You may also rewrite small parts of the application. For example the project starts small and because of some now-not-very-good-decisions made at the time your infrastructure does not support some of the non-functional requirements. You may decide to rewrite some parts of infrastructure (perhaps with backward compatibility in mind to minimize the rippling effect) to allow for business growth.

There are other cases that rewrite makes sense; but they are more of an exception. Rob talks about his good experience with rewrite and generalize that into a wrong message: “Rewrites Happen. Don’t Limit Yourself”. That message is read by many developers who work on projects where rewrite could result into a catastrophe.

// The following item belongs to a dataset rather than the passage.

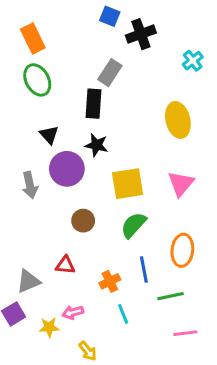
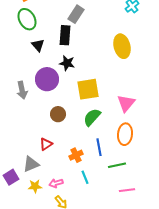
black triangle: (49, 135) -> (38, 45), moved
pink triangle: (181, 184) -> (126, 103), moved
red triangle: (65, 265) -> (46, 144), turned -40
gray triangle: (28, 281) -> (31, 164), moved
pink arrow: (73, 312) -> (56, 183), moved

So how to deal with bad codebase

The short answer is that you should pay down your technical debt one step at a time.

If you have a bad codebase try to improve it. Whenever you touch some part of the code add some tests and refactor it and make it better or as The Boy Scout Rule says “Always leave the campground cleaner than you found it.

Start paying your debt a bug at a time and you will find your codebase in a far better position in a year.


You should try your best to write good code; but it is sometimes inevitable to write bad code. But:

  • Do not write bad code because you are asked to.
  • Do not write bad code because you are going to rewrite it.
  • Do not write bad code because it sounds like a quick and easy answer because it is not.

Before you write bad code, consider and discuss the consequences and alternatives and try to avoid it if possible. Do a cost/value analysis for bad vs good code and write the one that makes more sense to your situation.

If you decide to write bad code, know the consequences and prepare yourself to deal with them. Try to improve your codebase when it hurts and when you get a chance. Do not leave it there thinking you may be given a chance to rewrite it. A bad codebase causes headache and embarrassment for you more than anyone else.

Stop thinking about rewrite. Software rewrite could turn into your worst nightmare. Teams and businesses who start a rewrite usually have no idea what they are getting themselves into.